INPUT section start

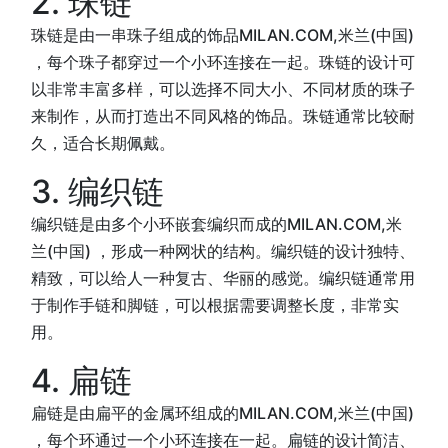
2. 珠链
珠链是由一串珠子组成的饰品MILAN.COM,米兰(中国)
，每个珠子都穿过一个小环连接在一起。珠链的设计可
以非常丰富多样，可以选择不同大小、不同材质的珠子
来制作，从而打造出不同风格的饰品。珠链通常比较耐
久，适合长期佩戴。
3. 编织链
编织链是由多个小环嵌套编织而成的MILAN.COM,米
兰(中国) ，形成一种网状的结构。编织链的设计独特、
精致，可以给人一种复古、华丽的感觉。编织链通常用
于制作手链和脚链，可以根据需要调整长度，非常实
用。
4. 扁链
扁链是由扁平的金属环组成的MILAN.COM,米兰(中国)
，每个环通过一个小环连接在一起。扁链的设计简洁、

INPUT section end

#### WHAT IS REQUIRED
Copy the material above exactly and drop the pictures.

#### THE ANSWER
2. 珠链
珠链是由一串珠子组成的饰品MILAN.COM,米兰(中国)
，每个珠子都穿过一个小环连接在一起。珠链的设计可
以非常丰富多样，可以选择不同大小、不同材质的珠子
来制作，从而打造出不同风格的饰品。珠链通常比较耐
久，适合长期佩戴。
3. 编织链
编织链是由多个小环嵌套编织而成的MILAN.COM,米
兰(中国) ，形成一种网状的结构。编织链的设计独特、
精致，可以给人一种复古、华丽的感觉。编织链通常用
于制作手链和脚链，可以根据需要调整长度，非常实
用。
4. 扁链
扁链是由扁平的金属环组成的MILAN.COM,米兰(中国)
，每个环通过一个小环连接在一起。扁链的设计简洁、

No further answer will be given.